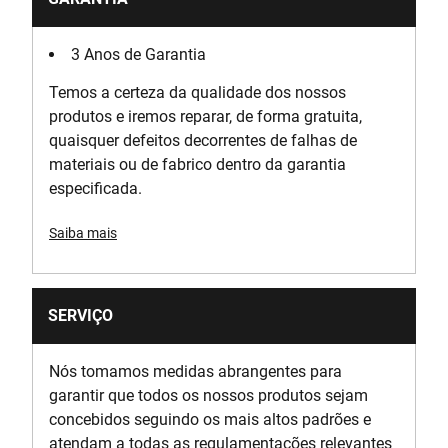
12.5/26
3 Anos de Garantia
No Load Speed [RPM]
Temos a certeza da qualidade dos nossos
0 - 550
produtos e iremos reparar, de forma gratuita,
quaisquer defeitos decorrentes de falhas de
Number of Clutch Positions
materiais ou de fabrico dentro da garantia
11
especificada.
Fonte de energia
Saiba mais
Sem fios
Voltage [V]
SERVIÇO
10.8
Nós tomamos medidas abrangentes para
garantir que todos os nossos produtos sejam
concebidos seguindo os mais altos padrões e
atendam a todas as regulamentações relevantes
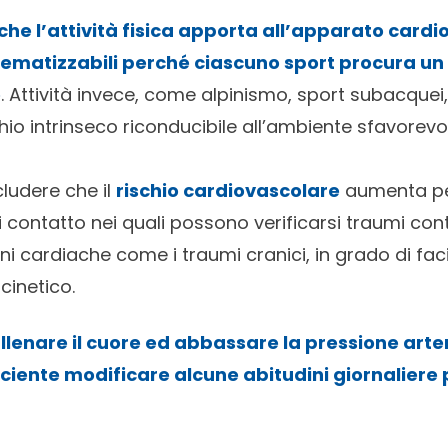
he l’attività fisica apporta all’apparato card
hematizzabili perché ciascuno sport procura u
o
. Attività invece, come alpinismo, sport subacquei,
hio intrinseco riconducibile all’ambiente sfavorev
cludere che il
rischio cardiovascolare
aumenta per
 contatto nei quali possono verificarsi traumi cont
oni cardiache come i traumi cranici, in grado di fac
ocinetico.
allenare il cuore ed
abbassare la pressione arte
ficiente modificare alcune abitudini giornaliere 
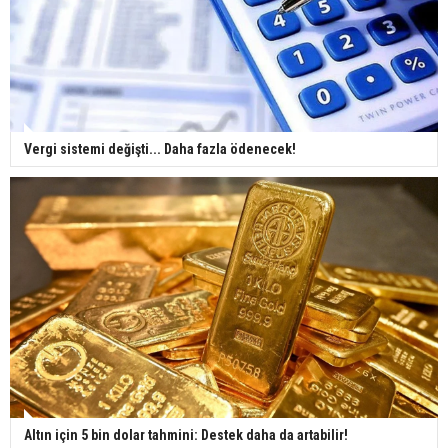
Vergi sistemi değişti... Daha fazla ödenecek!
Altın için 5 bin dolar tahmini: Destek daha da artabilir!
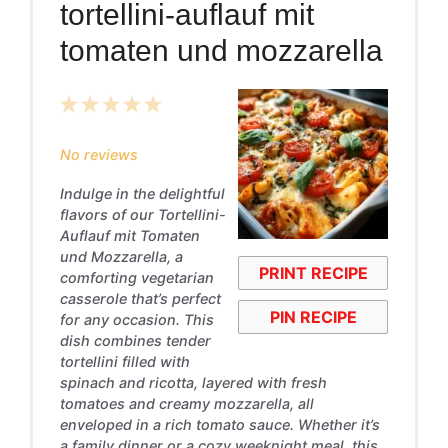
tortellini-auflauf mit
tomaten und mozzarella
1
2
3
4
5
Star
Stars
Stars
Stars
Stars
No reviews
Indulge in the delightful
flavors of our Tortellini-
Auflauf mit Tomaten
und Mozzarella, a
PRINT RECIPE
comforting vegetarian
casserole that’s perfect
PIN RECIPE
for any occasion. This
dish combines tender
tortellini filled with
spinach and ricotta, layered with fresh
tomatoes and creamy mozzarella, all
enveloped in a rich tomato sauce. Whether it’s
a family dinner or a cozy weeknight meal, this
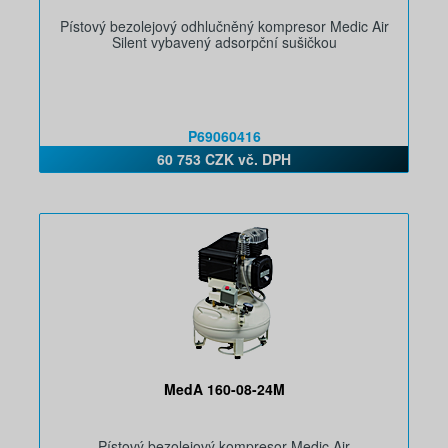
Pístový bezolejový odhlučněný kompresor Medic Air
Silent vybavený adsorpční sušičkou
P69060416
60 753 CZK vč. DPH
MedA 160-08-24M
Pístový bezolejový kompresor Medic Air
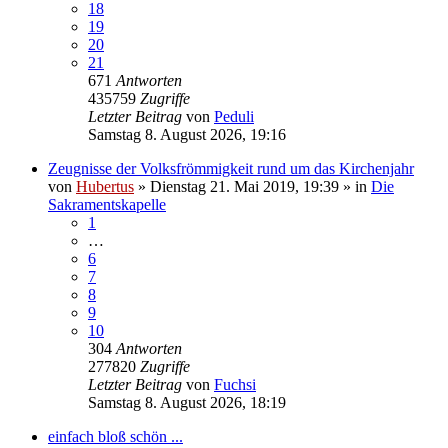
18
19
20
21
671
Antworten
435759
Zugriffe
Letzter Beitrag
von
Peduli
Samstag 8. August 2026, 19:16
Zeugnisse der Volksfrömmigkeit rund um das Kirchenjahr
von
Hubertus
»
Dienstag 21. Mai 2019, 19:39
» in
Die
Sakramentskapelle
1
…
6
7
8
9
10
304
Antworten
277820
Zugriffe
Letzter Beitrag
von
Fuchsi
Samstag 8. August 2026, 18:19
einfach bloß schön ...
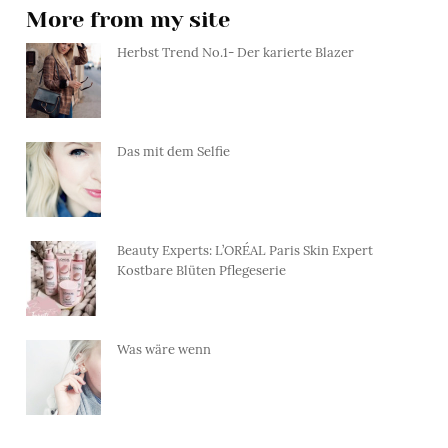
More from my site
Herbst Trend No.1- Der karierte Blazer
Das mit dem Selfie
Beauty Experts: L’ORÉAL Paris Skin Expert
Kostbare Blüten Pflegeserie
Was wäre wenn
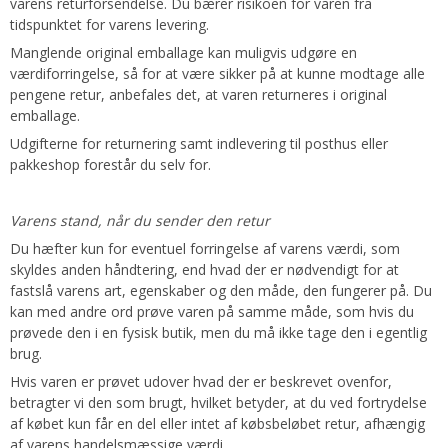
varens returforsendelse. Du bærer risikoen for varen fra
tidspunktet for varens levering.
Manglende original emballage kan muligvis udgøre en
værdiforringelse, så for at være sikker på at kunne modtage alle
pengene retur, anbefales det, at varen returneres i original
emballage.
Udgifterne for returnering samt indlevering til posthus eller
pakkeshop forestår du selv for.
Varens stand, når du sender den retur
Du hæfter kun for eventuel forringelse af varens værdi, som
skyldes anden håndtering, end hvad der er nødvendigt for at
fastslå varens art, egenskaber og den måde, den fungerer på. Du
kan med andre ord prøve varen på samme måde, som hvis du
prøvede den i en fysisk butik, men du må ikke tage den i egentlig
brug.
Hvis varen er prøvet udover hvad der er beskrevet ovenfor,
betragter vi den som brugt, hvilket betyder, at du ved fortrydelse
af købet kun får en del eller intet af købsbeløbet retur, afhængig
af varens handelsmæssige værdi.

WHAT YOU ARE ASKED TO DO: Starting at the line that contains "værdiforringelse, så for", write out every line through the end of the entries, exactly and with nothing added.

ANSWER TO THIS EXERCISE:
værdiforringelse, så for at være sikker på at kunne modtage alle
pengene retur, anbefales det, at varen returneres i original
emballage.
Udgifterne for returnering samt indlevering til posthus eller
pakkeshop forestår du selv for.
Varens stand, når du sender den retur
Du hæfter kun for eventuel forringelse af varens værdi, som
skyldes anden håndtering, end hvad der er nødvendigt for at
fastslå varens art, egenskaber og den måde, den fungerer på. Du
kan med andre ord prøve varen på samme måde, som hvis du
prøvede den i en fysisk butik, men du må ikke tage den i egentlig
brug.
Hvis varen er prøvet udover hvad der er beskrevet ovenfor,
betragter vi den som brugt, hvilket betyder, at du ved fortrydelse
af købet kun får en del eller intet af købsbeløbet retur, afhængig
af varens handelsmæssige værdi.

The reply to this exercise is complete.